II. Our analysis of challenges to the exercise of personal jurisdiction under our long-arm statute ordinarily involves a two-step procedure, first determining whether there has been compliance with section 617.- *430 3, e.g., Barrett v. Bryant, 290 N.W.2d 917, 921-23 (Iowa 1980), and then considering the issue of its constitutional limits as applied. See Berkley International Co. v. Devine, 289 N.W.2d 600, 602 (Iowa 1980). The Fischers do not contend plaintiff failed to comply with section 617.3; thus, only the constitutional issue is presented in this case. 2

The due process clause of the fourteenth amendment limits the power of a state court to render a valid personal judgment against a nonresident defendant by permitting the exercise of in personam jurisdiction only so long as the defendant has “certain minimum contacts with [the forum state] such that maintenance of the suit does not offend ‘traditional notions of fair play and substantial justice.’ ” International Shoe Co. v. Washington, 326 U.S. 310, 316, 66 S.Ct. 154, 158, 90 L.Ed. 95, 102 (1945). Whether sufficient contacts exist to support the exercise of jurisdiction over a nonresident defendant hinges upon five factors:

(1) the quantity of the contacts;
(2) the nature and quality of the contacts;
(3) the source of and connection of the cause of action with those contacts;
(4) the interest of the forum state; and
(5) the convenience of the parties.

Berkley International, 289 N.W.2d at 603; Kagin’s Numismatic Auctions, Inc. v. Criswell, 284 N.W.2d 224, 228-29 (Iowa 1979). The first three factors are the most important. Id.

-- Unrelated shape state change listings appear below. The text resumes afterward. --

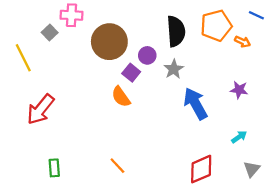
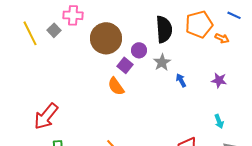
yellow line: (23, 58) -> (30, 33), moved
blue arrow: (195, 104) -> (181, 80), moved, size x0.5
red arrow: (40, 109) -> (46, 116), moved
cyan arrow: (239, 137) -> (219, 121), turned 104

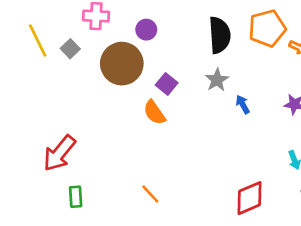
gray square: (54, 30) -> (70, 49), moved
brown circle: (106, 38) -> (122, 64), moved
purple circle: (139, 50) -> (146, 30), moved

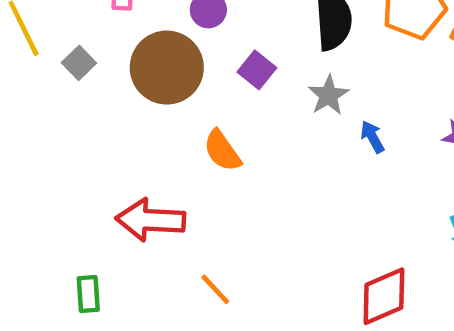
gray square: (70, 49) -> (79, 63), moved
purple square: (167, 84) -> (257, 70), moved
red arrow: (59, 153) -> (151, 220), moved, turned 54

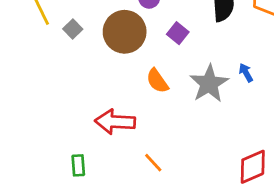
gray star: (328, 95) -> (209, 84), moved, size x1.6

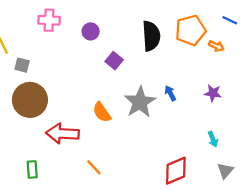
gray square: (73, 29) -> (22, 65), moved, turned -32
brown circle: (125, 32) -> (30, 100), moved
orange semicircle: (157, 81) -> (102, 112), moved

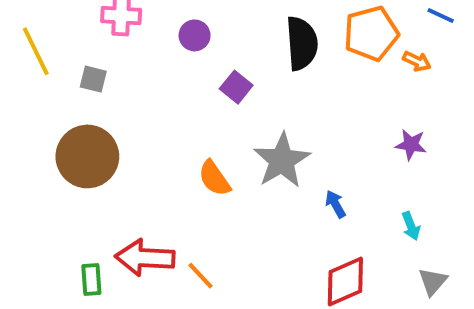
gray square: (22, 65) -> (93, 79), moved
blue arrow: (170, 93) -> (335, 204), moved
red arrow: (63, 134) -> (145, 258), moved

Our examination of the circumstances present here, as they relate to the first three factors, discloses sufficient contacts between the Fischers and this state to establish a predicate for the exercise of personal jurisdiction. As related above, appellant’s petition included the allegation that the Fischers had manufactured the pool table in question and had placed it in the stream of commerce in a defective condition. At this juncture, we note that we are not presented in this case with a situation like that in World-Wide Volkswagen Corp. v. Woodson, 444 U.S. 286, 100 S.Ct. 559, 62 L.Ed.2d 490 (1980), where the United States Supreme Court concluded the exercise of personal jurisdiction over an automobile retailer and regional distributor, whose sole connection with the forum state consisted of the fact that the automobile-related injury had occurred there, was incompatible with the due process clause. See id. at 295, 100 S.Ct. at 566, 62 L.Ed.2d at 500. Rather, the question confronting us is whether a nonresident manufacturer who indirectly through others serves or seeks to serve a state’s market may be subject to the jurisdiction of that state’s courts. Pertaining to this question, the Supreme Court opined in Woodson:

When a corporation “purposefully avails itself of the privilege of conducting activities within the forum State,” Hanson v. Denckla, [357 U.S. 235, 253, 78 S.Ct. 1228, 1240, 2 L.Ed.2d 1283, 1298 (1958)] it has clear notice that it is subject to suit there, and can act to alleviate the risk of burdensome litigation by procuring insurance, passing the expected costs *431 on to customers, or, if the risks are too great, severing its connection with the State.